In a multi-class classification, I sometimes see the following two implementations:

  • nn.Linear + nn.CrossEntropyLoss
  • nn.LogSoftmax + nn.NLLLoss

Are they both the same in terms of the following?

  • Both are softmax classifiers
  • Mathematically
  • Model training efficiency
  • Any other differences?

What are the trade-offs to consider?

If the intention is to do binary classification, what’s the most efficiency way to output a probability?

1 Like

Both approaches are the same.
In fact nn.CrossEntropyLoss just uses nn.LogSoftmax() + nn.NLLLoss() internally.
Here is the line of code.

For a binary classification you could use nn.CrossEntropyLoss() with a logit output of shape [batch_size, 2] or nn.BCELoss() with a nn.Sigmoid() in the last layer.


BCEWithLogitsLoss = One Sigmoid Layer + BCELoss (solved numerically unstable problem)

Thanks for the quick response!

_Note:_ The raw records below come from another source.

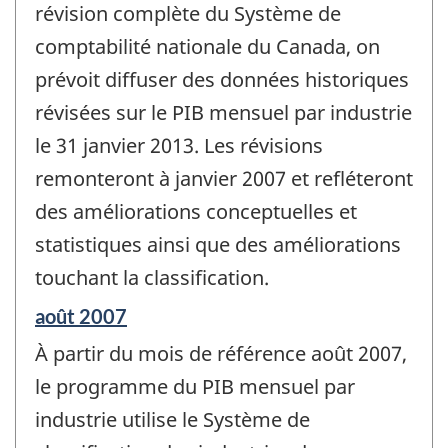
révision complète du Système de
comptabilité nationale du Canada, on
prévoit diffuser des données historiques
révisées sur le PIB mensuel par industrie
le 31 janvier 2013. Les révisions
remonteront à janvier 2007 et refléteront
des améliorations conceptuelles et
statistiques ainsi que des améliorations
touchant la classification.
Période
août 2007
de
À partir du mois de référence août 2007,
référence
de
le programme du PIB mensuel par
changement
industrie utilise le Système de
-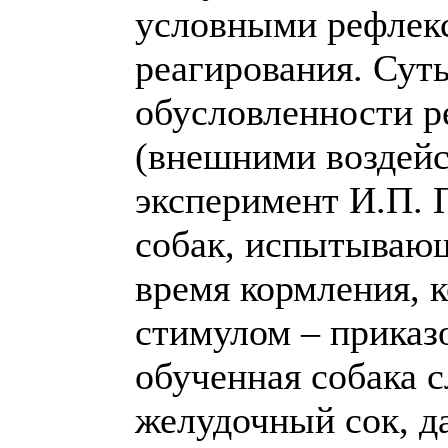
условными рефлек
реагирования. Суть
обусловленности р
(внешними воздейс
эксперимент И.П. П
собак, испытывающ
время кормления, 
стимулом – приказо
обученная собака 
желудочный сок, д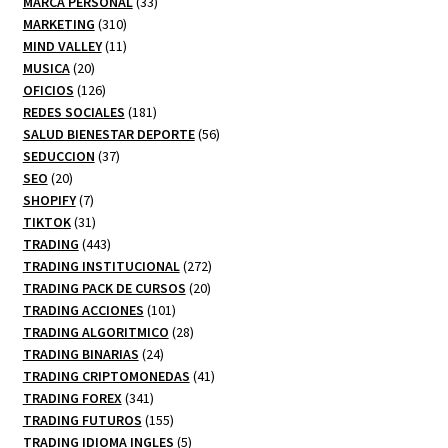
productos
33
MARCA PERSONAL
33
310
productos
MARKETING
310
productos
11
MIND VALLEY
11
20
productos
MUSICA
20
productos
126
OFICIOS
126
productos
181
REDES SOCIALES
181
productos
56
SALUD BIENESTAR DEPORTE
56
37
productos
SEDUCCION
37
20
productos
SEO
20
productos
7
SHOPIFY
7
productos
31
TIKTOK
31
productos
443
TRADING
443
productos
272
TRADING INSTITUCIONAL
272
20
productos
TRADING PACK DE CURSOS
20
101
productos
TRADING ACCIONES
101
productos
28
TRADING ALGORITMICO
28
24
productos
TRADING BINARIAS
24
productos
41
TRADING CRIPTOMONEDAS
41
341
productos
TRADING FOREX
341
productos
155
TRADING FUTUROS
155
productos
5
TRADING IDIOMA INGLES
5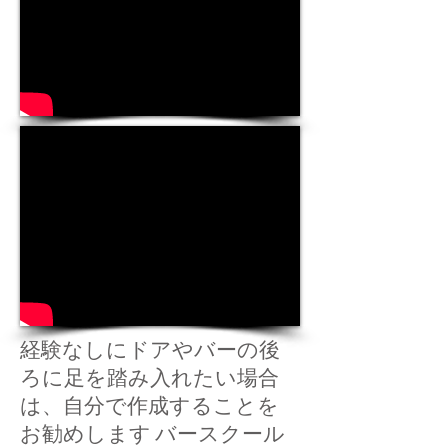
経験なしにドアやバーの後
ろに足を踏み入れたい場合
は、自分で作成することを
お勧めします
バースクール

With this, I guess I’ll need to think through it a bit harder to convince myself of it.

When you said binary classification you mean here just two categories, (like spam or not spam) Right?

Yes, by binary classification I meant a use case with two target classes (positive vs. negative).

1 Like

Here’s the permalink to the line of code @ptrblck was pointing to in his answer (which pointed to a line in master - a moving target :wink: )

Oops, thanks for the permalink :wink: